AdaWorldAPI · AdaWorldAPI · Apr 6, 2026 · Apr 6, 2026
diff --git a/src/hpc/gguf_indexer.rs b/src/hpc/gguf_indexer.rs
@@ -149,25 +149,6 @@ pub fn project_row_to_base17(row: &[f32]) -> Base17 {
 // BF16-direct optimizations: skip f32 intermediate, strided octave sampling
 // ============================================================================
 
-/// Halftone-dropped golden positions: keep every other step (9 of 17).
-/// Well-distributed across 0..16; max gap = 3. Odd bins interpolated.
-const HALFTONE_POS: [u8; 9] = {
-    let mut t = [0u8; 9];
-    let mut i = 0;
-    let mut j = 0;
-    while i < BASE_DIM {
-        if i % 2 == 0 {
-            t[j] = ((i * GOLDEN_STEP) % BASE_DIM) as u8;
-            j += 1;
-        }
-        i += 1;
-    }
-    t
-};
-
-/// Which of the 17 Base17 bins each halftone position maps to.

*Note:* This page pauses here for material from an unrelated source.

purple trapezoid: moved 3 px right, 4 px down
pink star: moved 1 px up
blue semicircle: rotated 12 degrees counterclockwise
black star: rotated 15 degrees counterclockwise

-const HALFTONE_TO_BIN: [u8; 9] = [0, 2, 4, 6, 8, 10, 12, 14, 16];
-
 /// Convert one BF16 u16 to f64. Zero allocation.
 #[inline(always)]
 fn bf16_to_f64(bits: u16) -> f64 {
@@ -205,52 +186,6 @@ pub fn project_row_bf16_direct(row: &[u16]) -> Base17 {
     Base17 { dims }
 }
 
-/// Project a BF16 row with octave stride and halftone dropping.
-///
-/// For a 5120-element row at stride=16:
-///   302 octaves / 16 = 19 sampled × 9 halftone = 171 BF16→f64 conversions
-///   vs 5120 in the full path (97% reduction).
-/// Odd bins interpolated from neighbors.
-pub fn project_row_bf16_strided(row: &[u16], octave_stride: usize) -> Base17 {
-    let d = row.len();
-    let n_octaves = (d + BASE_DIM - 1) / BASE_DIM;
-
-    let mut half_sum = [0.0f64; 9];
-    let mut half_count = [0u32; 9];
-
-    let mut octave = 0;
-    while octave < n_octaves {
-        for hi in 0..9 {
-            let dim = octave * BASE_DIM + HALFTONE_POS[hi] as usize;
-            if dim < d {
-                half_sum[hi] += bf16_to_f64(row[dim]);
-                half_count[hi] += 1;
-            }
-        }
-        octave += octave_stride;
-    }
-
-    let mut dims = [0i16; BASE_DIM];
-
-    // Even bins: direct from halftone samples
-    for hi in 0..9 {
-        let bin = HALFTONE_TO_BIN[hi] as usize;
-        if half_count[hi] > 0 {
-            let mean = half_sum[hi] / half_count[hi] as f64;
-            dims[bin] = (mean * FP_SCALE).round().clamp(-32768.0, 32767.0) as i16;
-        }
-    }
-
-    // Odd bins: interpolate from neighbors (circular)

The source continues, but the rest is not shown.